— Problem details —
Keep the wording of every entry exactly as it is while leaving the pictures out of your copy.

— Task material —
┄┄┄┄┄┄

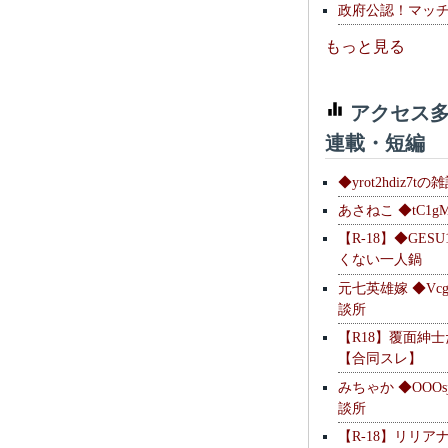
政府公認！マッ
もっと見る
アクセス多
連載・短編
◆yrot2hdiz7tの
あさねこ ◆tC1g
【R-18】◆GESU
くない一人鍋
元七英雄嫁 ◆Vcg
談所
【R18】覆面紳
【合同スレ】
みちゃか ◆OOOs
談所
【R-18】リリア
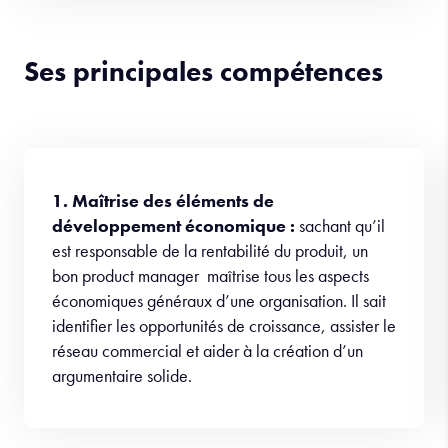
Ses principales compétences
1. Maîtrise des éléments de
développement économique :
sachant qu’il
est responsable de la rentabilité du produit, un
bon product manager maîtrise tous les aspects
économiques généraux d’une organisation. Il sait
identifier les opportunités de croissance, assister le
réseau commercial et aider à la création d’un
argumentaire solide.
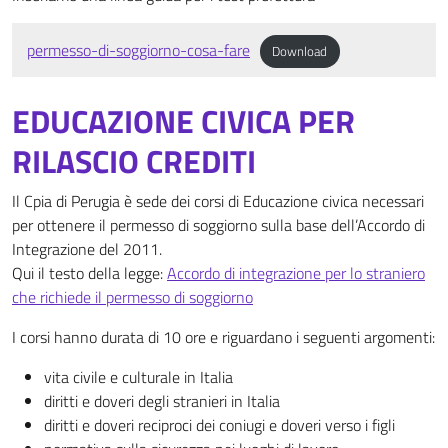
permesso-di-soggiorno-cosa-fare
Download
EDUCAZIONE CIVICA PER
RILASCIO CREDITI
Il Cpia di Perugia è sede dei corsi di Educazione civica necessari
per ottenere il permesso di soggiorno sulla base dell’Accordo di
Integrazione del 2011.
Qui il testo della legge:
Accordo di integrazione per lo straniero
che richiede il permesso di soggiorno
I corsi hanno durata di 10 ore e riguardano i seguenti argomenti:
vita civile e culturale in Italia
diritti e doveri degli stranieri in Italia
diritti e doveri reciproci dei coniugi e doveri verso i figli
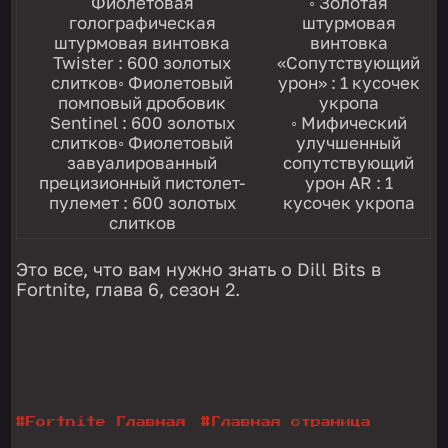
Фиолетовая
◦ Золотая
голографическая
штурмовая
штурмовая винтовка
винтовка
Twister : 600 золотых
«Сопутствующий
слитков◦ Фиолетовый
урон» : 1 кусочек
помповый дробовик
укропа
Sentinel : 600 золотых
◦ Мифический
слитков◦ Фиолетовый
улучшенный
завуалированный
сопутствующий
прецизионный пистолет-
урон AR : 1
пулемет : 600 золотых
кусочек укропа
слитков
Это все, что вам нужно знать о Dill Bits в
Fortnite, глава 6, сезон 2.
#
Fortnite Главная
#
Главная страница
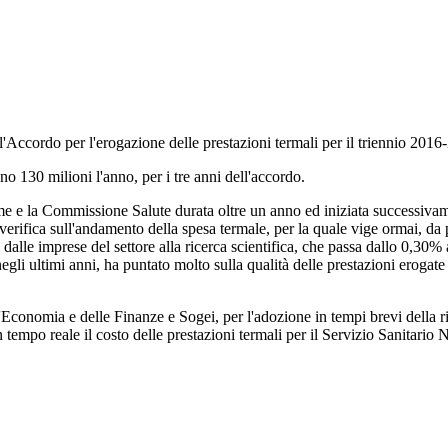
'Accordo per l'erogazione delle prestazioni termali per il triennio 2016
no 130 milioni l'anno, per i tre anni dell'accordo.
rme e la Commissione Salute durata oltre un anno ed iniziata successivam
a verifica sull'andamento della spesa termale, per la quale vige ormai, 
a dalle imprese del settore alla ricerca scientifica, che passa dallo 0,3
gli ultimi anni, ha puntato molto sulla qualità delle prestazioni erogate
l'Economia e delle Finanze e Sogei, per l'adozione in tempi brevi della ri
n tempo reale il costo delle prestazioni termali per il Servizio Sanitario 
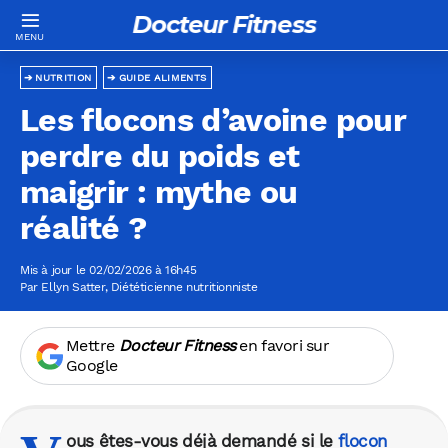
Docteur Fitness
NUTRITION
GUIDE ALIMENTS
Les flocons d’avoine pour
perdre du poids et
maigrir : mythe ou
réalité ?
Mis à jour le 02/02/2026 à 16h45
Par
Ellyn Satter
, Diététicienne nutritionniste
Mettre
Docteur Fitness
en favori sur
Google
ous êtes-vous déjà demandé si le
flocon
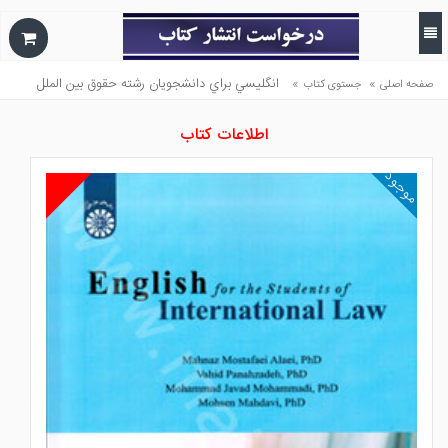
»
»
انگليسي براي دانشجويان رشته حقوق بين الملل
صفحه اصلی
جستوی کتاب
اطلاعات کتاب
موجود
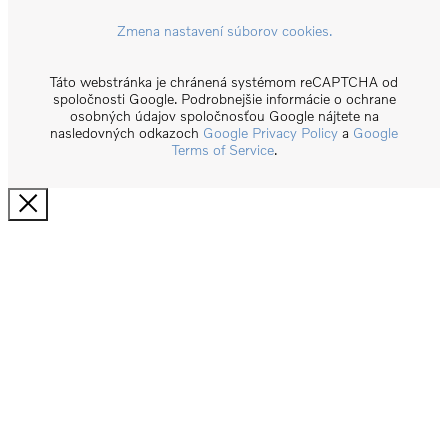
Zmena nastavení súborov cookies.
Táto webstránka je chránená systémom reCAPTCHA od
spoločnosti Google. Podrobnejšie informácie o ochrane
osobných údajov spoločnosťou Google nájtete na
nasledovných odkazoch
Google Privacy Policy
a
Google
Terms of Service
.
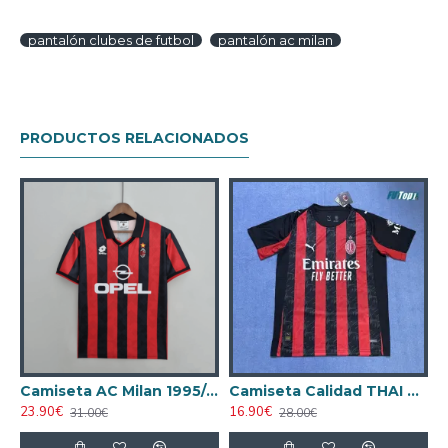
pantalón clubes de futbol
pantalón ac milan
PRODUCTOS RELACIONADOS
a AC Milan 1988/1989 Visitante Retro
Camiseta AC Milan 1995/1996 Local Retro
Camiseta Calidad THAI AC Milan Local Primera Equipación 2025/26
23.90€
16.90€
1
31.00€
28.00€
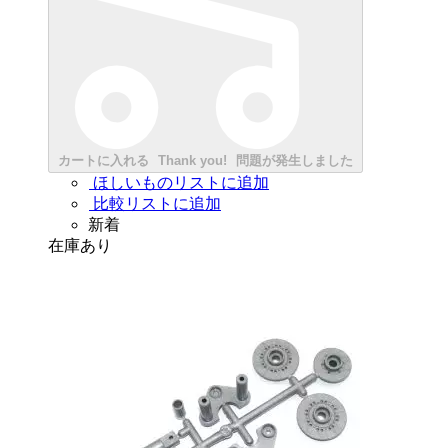
カートに入れる
Thank you!
問題が発生しました
ほしいものリストに追加
比較リストに追加
新着
在庫あり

┄┄┄┄┄┄

— The completed task —
政府公認！マッ
もっと見る
アクセス多
連載・短編
◆yrot2hdiz7tの
あさねこ ◆tC1g
【R-18】◆GESU
くない一人鍋
元七英雄嫁 ◆Vcg
談所
【R18】覆面紳
【合同スレ】
みちゃか ◆OOOs
談所
【R-18】リリア
Ses principales compétences
1. Maîtrise des éléments de
développement économique :
sachant qu’il
est responsable de la rentabilité du produit, un
bon product manager maîtrise tous les aspects
économiques généraux d’une organisation. Il sait
identifier les opportunités de croissance, assister le
réseau commercial et aider à la création d’un
argumentaire solide.
permesso-di-soggiorno-cosa-fare
Download
EDUCAZIONE CIVICA PER
RILASCIO CREDITI
Il Cpia di Perugia è sede dei corsi di Educazione civica necessari
per ottenere il permesso di soggiorno sulla base dell’Accordo di
Integrazione del 2011.
Qui il testo della legge:
Accordo di integrazione per lo straniero
che richiede il permesso di soggiorno
I corsi hanno durata di 10 ore e riguardano i seguenti argomenti:
vita civile e culturale in Italia
diritti e doveri degli stranieri in Italia
diritti e doveri reciproci dei coniugi e doveri verso i figli
Фиолетовая
◦ Золотая
голографическая
штурмовая
штурмовая винтовка
винтовка
Twister : 600 золотых
«Сопутствующий
слитков◦ Фиолетовый
урон» : 1 кусочек
помповый дробовик
укропа
Sentinel : 600 золотых
◦ Мифический
слитков◦ Фиолетовый
улучшенный
завуалированный
сопутствующий
прецизионный пистолет-
урон AR : 1
пулемет : 600 золотых
кусочек укропа
слитков
Это все, что вам нужно знать о Dill Bits в
Fortnite, глава 6, сезон 2.
#
Fortnite Главная
#
Главная страница
'Accordo per l'erogazione delle prestazioni termali per il triennio 2016
no 130 milioni l'anno, per i tre anni dell'accordo.
rme e la Commissione Salute durata oltre un anno ed iniziata successivam
a verifica sull'andamento della spesa termale, per la quale vige ormai, 
a dalle imprese del settore alla ricerca scientifica, che passa dallo 0,3
gli ultimi anni, ha puntato molto sulla qualità delle prestazioni erogate
l'Economia e delle Finanze e Sogei, per l'adozione in tempi brevi della ri
n tempo reale il costo delle prestazioni termali per il Servizio Sanitario 
Docteur Fitness
NUTRITION
GUIDE ALIMENTS
Les flocons d’avoine pour
perdre du poids et
maigrir : mythe ou
réalité ?
Mis à jour le 02/02/2026 à 16h45
Par
Ellyn Satter
, Diététicienne nutritionniste
Mettre
Docteur Fitness
en favori sur
Google
ous êtes-vous déjà demandé si le
flocon
»
»
انگليسي براي دانشجويان رشته حقوق بين الملل
صفحه اصلی
جستوی کتاب
اطلاعات کتاب
موجود
Zmena nastavení súborov cookies.
Táto webstránka je chránená systémom reCAPTCHA od
spoločnosti Google. Podrobnejšie informácie o ochrane
osobných údajov spoločnosťou Google nájtete na
nasledovných odkazoch
Google Privacy Policy
a
Google
Terms of Service
.
pantalón clubes de futbol
pantalón ac milan
PRODUCTOS RELACIONADOS
a AC Milan 1988/1989 Visitante Retro
Camiseta AC Milan 1995/1996 Local Retro
Camiseta Calidad THAI AC Milan Local Primera Equipación 2025/26
23.90€
16.90€
1
31.00€
28.00€
カートに入れる
Thank you!
問題が発生しました
ほしいものリストに追加
比較リストに追加
新着
在庫あり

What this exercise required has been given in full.